*** Opening Material shown ***
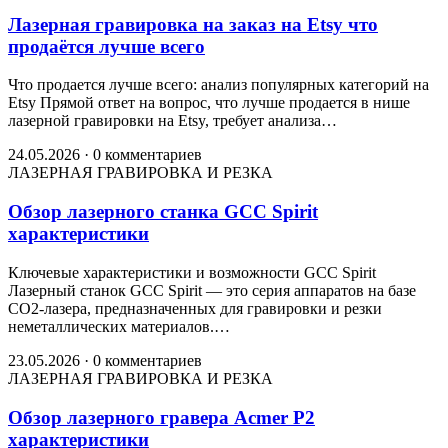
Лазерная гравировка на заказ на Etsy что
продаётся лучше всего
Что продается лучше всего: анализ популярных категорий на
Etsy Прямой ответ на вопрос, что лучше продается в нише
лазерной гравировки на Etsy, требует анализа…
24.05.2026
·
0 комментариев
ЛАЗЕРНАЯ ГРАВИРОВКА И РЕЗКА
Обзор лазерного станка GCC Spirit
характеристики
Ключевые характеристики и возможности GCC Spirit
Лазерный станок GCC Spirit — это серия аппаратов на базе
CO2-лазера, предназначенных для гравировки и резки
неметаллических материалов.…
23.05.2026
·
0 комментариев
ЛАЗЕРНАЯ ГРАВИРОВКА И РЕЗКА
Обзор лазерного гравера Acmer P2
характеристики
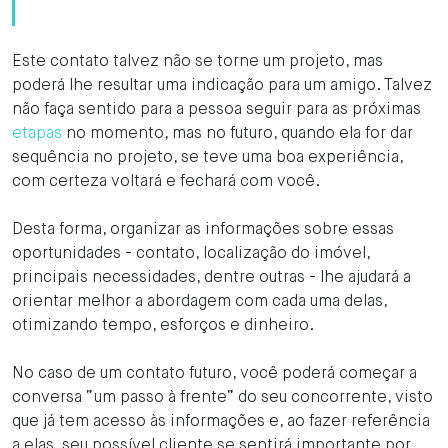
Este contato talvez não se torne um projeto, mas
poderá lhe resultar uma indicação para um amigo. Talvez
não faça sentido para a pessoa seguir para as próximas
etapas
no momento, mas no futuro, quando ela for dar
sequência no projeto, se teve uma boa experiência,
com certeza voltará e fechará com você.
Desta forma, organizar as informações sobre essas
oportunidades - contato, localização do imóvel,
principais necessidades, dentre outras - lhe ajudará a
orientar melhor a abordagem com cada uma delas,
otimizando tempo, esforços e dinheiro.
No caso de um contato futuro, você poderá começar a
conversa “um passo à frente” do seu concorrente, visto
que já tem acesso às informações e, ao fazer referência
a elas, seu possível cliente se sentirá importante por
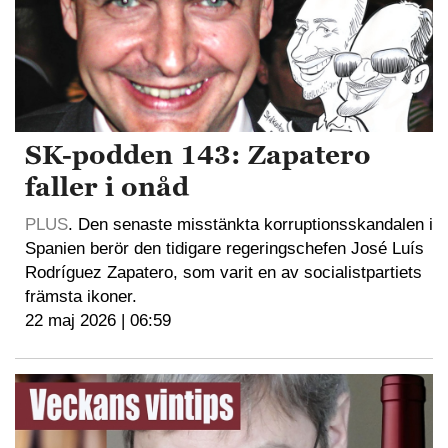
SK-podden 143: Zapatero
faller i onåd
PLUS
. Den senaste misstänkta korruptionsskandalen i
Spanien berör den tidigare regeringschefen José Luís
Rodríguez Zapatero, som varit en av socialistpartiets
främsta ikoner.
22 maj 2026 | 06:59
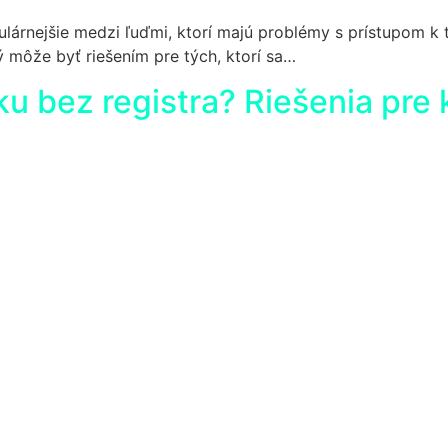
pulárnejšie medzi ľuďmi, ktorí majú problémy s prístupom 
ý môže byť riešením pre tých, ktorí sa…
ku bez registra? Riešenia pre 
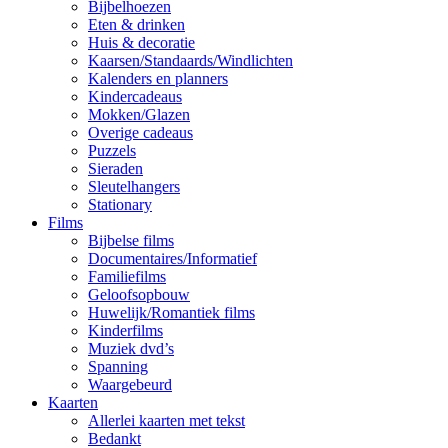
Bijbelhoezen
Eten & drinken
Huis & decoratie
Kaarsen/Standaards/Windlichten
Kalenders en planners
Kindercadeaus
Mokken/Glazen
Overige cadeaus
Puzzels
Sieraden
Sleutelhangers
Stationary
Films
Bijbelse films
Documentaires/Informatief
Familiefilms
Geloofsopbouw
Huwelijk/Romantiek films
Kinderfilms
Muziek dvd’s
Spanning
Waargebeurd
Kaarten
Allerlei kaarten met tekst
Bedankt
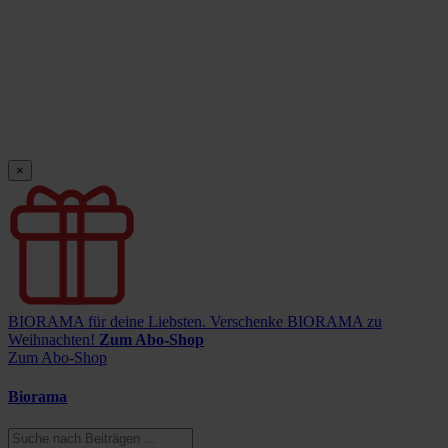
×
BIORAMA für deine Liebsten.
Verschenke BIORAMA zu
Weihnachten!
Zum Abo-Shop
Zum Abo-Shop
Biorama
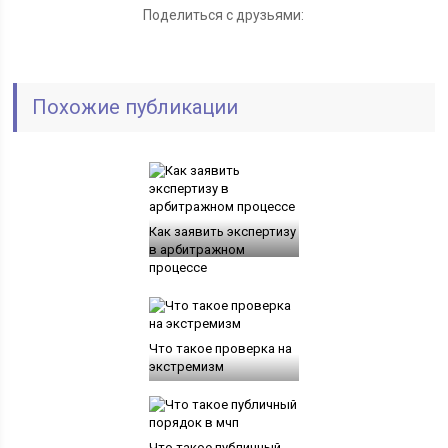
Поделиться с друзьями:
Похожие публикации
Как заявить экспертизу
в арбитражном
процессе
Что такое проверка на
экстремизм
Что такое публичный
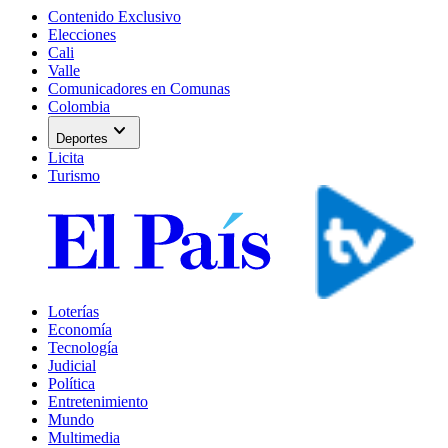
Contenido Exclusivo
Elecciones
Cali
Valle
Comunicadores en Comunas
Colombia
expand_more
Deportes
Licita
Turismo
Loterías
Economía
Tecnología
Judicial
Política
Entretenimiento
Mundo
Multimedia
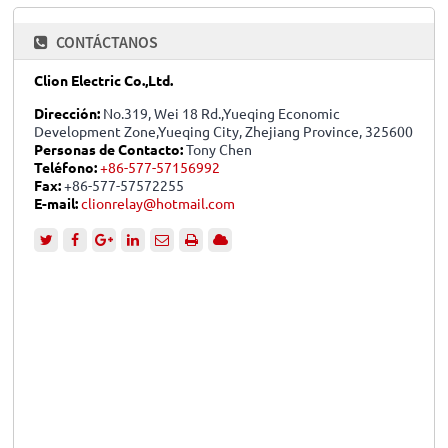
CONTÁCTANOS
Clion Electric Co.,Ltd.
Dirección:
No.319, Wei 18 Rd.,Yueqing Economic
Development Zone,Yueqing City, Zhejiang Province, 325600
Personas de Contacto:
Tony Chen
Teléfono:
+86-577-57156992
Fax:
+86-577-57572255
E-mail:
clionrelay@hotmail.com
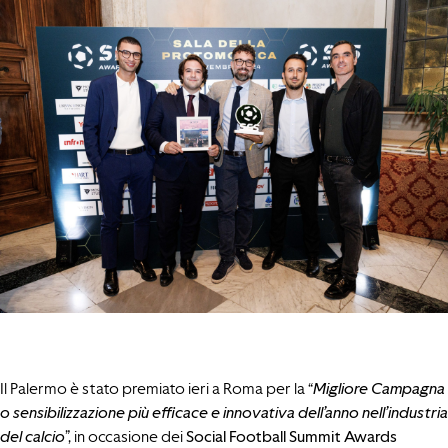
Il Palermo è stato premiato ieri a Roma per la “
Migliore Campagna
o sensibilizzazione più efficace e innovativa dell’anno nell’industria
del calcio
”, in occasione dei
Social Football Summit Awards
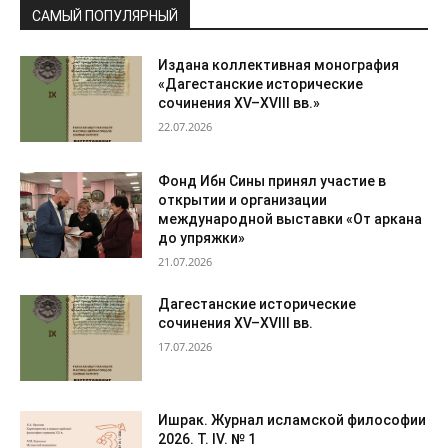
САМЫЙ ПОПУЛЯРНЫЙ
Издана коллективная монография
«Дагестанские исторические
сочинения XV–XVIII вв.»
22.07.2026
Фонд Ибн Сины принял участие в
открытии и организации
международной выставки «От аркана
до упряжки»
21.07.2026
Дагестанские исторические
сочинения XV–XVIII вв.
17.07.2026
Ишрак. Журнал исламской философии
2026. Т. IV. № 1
*** Closing Material shown ***
*** Opening Material shown ***
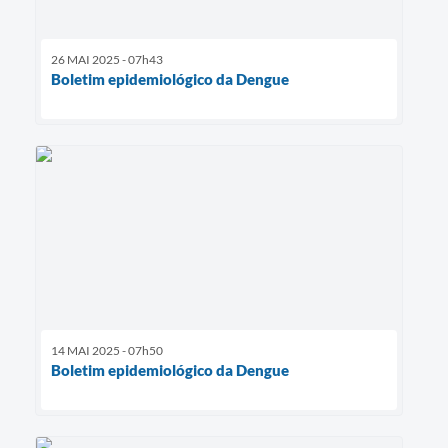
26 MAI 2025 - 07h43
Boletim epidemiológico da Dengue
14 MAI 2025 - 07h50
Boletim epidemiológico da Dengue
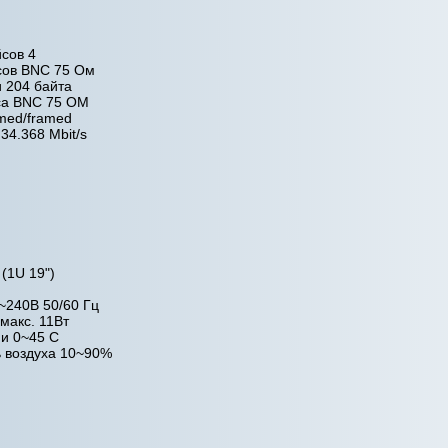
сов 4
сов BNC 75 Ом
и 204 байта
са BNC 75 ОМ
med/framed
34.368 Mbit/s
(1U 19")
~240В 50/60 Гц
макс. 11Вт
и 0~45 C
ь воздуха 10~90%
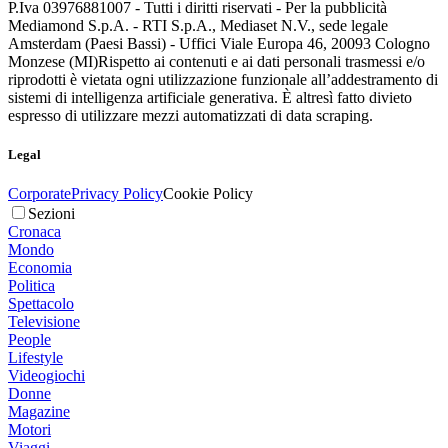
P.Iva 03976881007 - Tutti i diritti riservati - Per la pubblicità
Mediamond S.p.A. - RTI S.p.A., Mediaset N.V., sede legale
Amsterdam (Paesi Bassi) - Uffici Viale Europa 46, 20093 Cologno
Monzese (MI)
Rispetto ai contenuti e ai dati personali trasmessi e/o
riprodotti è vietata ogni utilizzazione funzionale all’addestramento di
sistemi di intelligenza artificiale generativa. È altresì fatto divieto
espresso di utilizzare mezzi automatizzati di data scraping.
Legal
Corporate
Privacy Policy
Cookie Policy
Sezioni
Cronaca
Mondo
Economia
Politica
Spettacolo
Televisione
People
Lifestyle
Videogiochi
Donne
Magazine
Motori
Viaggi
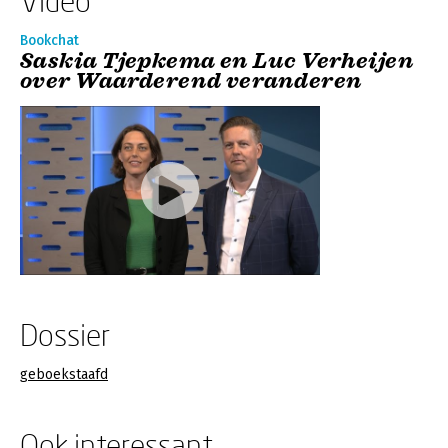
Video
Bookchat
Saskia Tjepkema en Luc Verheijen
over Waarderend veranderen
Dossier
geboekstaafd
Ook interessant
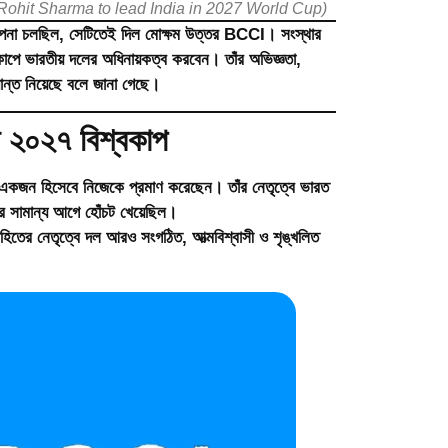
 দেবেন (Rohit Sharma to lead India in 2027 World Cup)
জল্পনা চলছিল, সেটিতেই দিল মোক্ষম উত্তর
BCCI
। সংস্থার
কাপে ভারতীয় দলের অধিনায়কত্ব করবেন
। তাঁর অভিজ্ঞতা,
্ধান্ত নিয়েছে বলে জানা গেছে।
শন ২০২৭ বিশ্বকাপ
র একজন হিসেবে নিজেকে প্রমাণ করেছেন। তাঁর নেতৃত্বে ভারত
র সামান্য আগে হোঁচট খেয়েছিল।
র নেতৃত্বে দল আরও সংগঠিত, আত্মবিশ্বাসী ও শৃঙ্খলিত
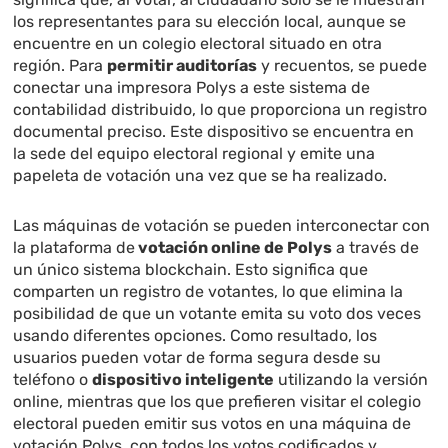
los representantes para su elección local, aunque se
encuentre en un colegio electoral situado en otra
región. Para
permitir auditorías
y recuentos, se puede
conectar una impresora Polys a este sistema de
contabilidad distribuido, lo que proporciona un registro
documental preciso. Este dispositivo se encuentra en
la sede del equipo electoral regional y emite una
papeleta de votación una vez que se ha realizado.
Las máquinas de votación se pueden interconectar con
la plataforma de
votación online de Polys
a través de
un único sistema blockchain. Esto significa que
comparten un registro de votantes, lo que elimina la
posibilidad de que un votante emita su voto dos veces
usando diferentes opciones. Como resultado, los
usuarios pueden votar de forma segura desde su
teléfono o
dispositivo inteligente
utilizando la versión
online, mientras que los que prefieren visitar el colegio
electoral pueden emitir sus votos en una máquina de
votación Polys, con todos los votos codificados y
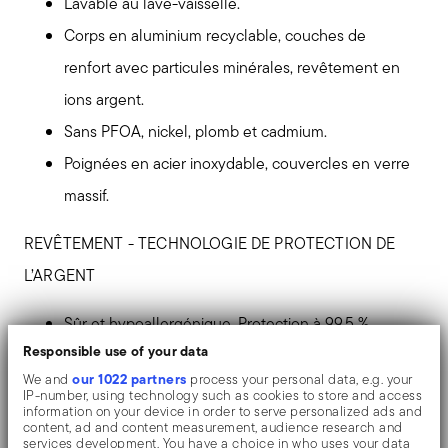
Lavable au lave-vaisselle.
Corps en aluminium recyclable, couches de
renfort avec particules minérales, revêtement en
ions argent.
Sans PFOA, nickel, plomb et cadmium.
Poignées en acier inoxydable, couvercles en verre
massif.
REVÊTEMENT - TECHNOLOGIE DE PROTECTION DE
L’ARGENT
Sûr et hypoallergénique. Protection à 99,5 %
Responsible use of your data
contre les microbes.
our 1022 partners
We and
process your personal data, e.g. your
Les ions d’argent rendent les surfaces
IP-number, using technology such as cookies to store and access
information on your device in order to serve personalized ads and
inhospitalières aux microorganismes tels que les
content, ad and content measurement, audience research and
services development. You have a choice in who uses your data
*** Closing Material shown ***
Line for line, output the entries above from the line with "Лазерная гравировка на заказ на Etsy что" to the line with "Desta forma, organizar", both included, and nothing more. Skip pictures.

## Reply
Лазерная гравировка на заказ на Etsy что
продаётся лучше всего
Что продается лучше всего: анализ популярных категорий на
Etsy Прямой ответ на вопрос, что лучше продается в нише
лазерной гравировки на Etsy, требует анализа…
24.05.2026
·
0 комментариев
ЛАЗЕРНАЯ ГРАВИРОВКА И РЕЗКА
Обзор лазерного станка GCC Spirit
характеристики
Ключевые характеристики и возможности GCC Spirit
Лазерный станок GCC Spirit — это серия аппаратов на базе
CO2-лазера, предназначенных для гравировки и резки
неметаллических материалов.…
23.05.2026
·
0 комментариев
ЛАЗЕРНАЯ ГРАВИРОВКА И РЕЗКА
Обзор лазерного гравера Acmer P2
характеристики
Este contato talvez não se torne um projeto, mas
poderá lhe resultar uma indicação para um amigo. Talvez
não faça sentido para a pessoa seguir para as próximas
etapas
no momento, mas no futuro, quando ela for dar
sequência no projeto, se teve uma boa experiência,
com certeza voltará e fechará com você.
Desta forma, organizar as informações sobre essas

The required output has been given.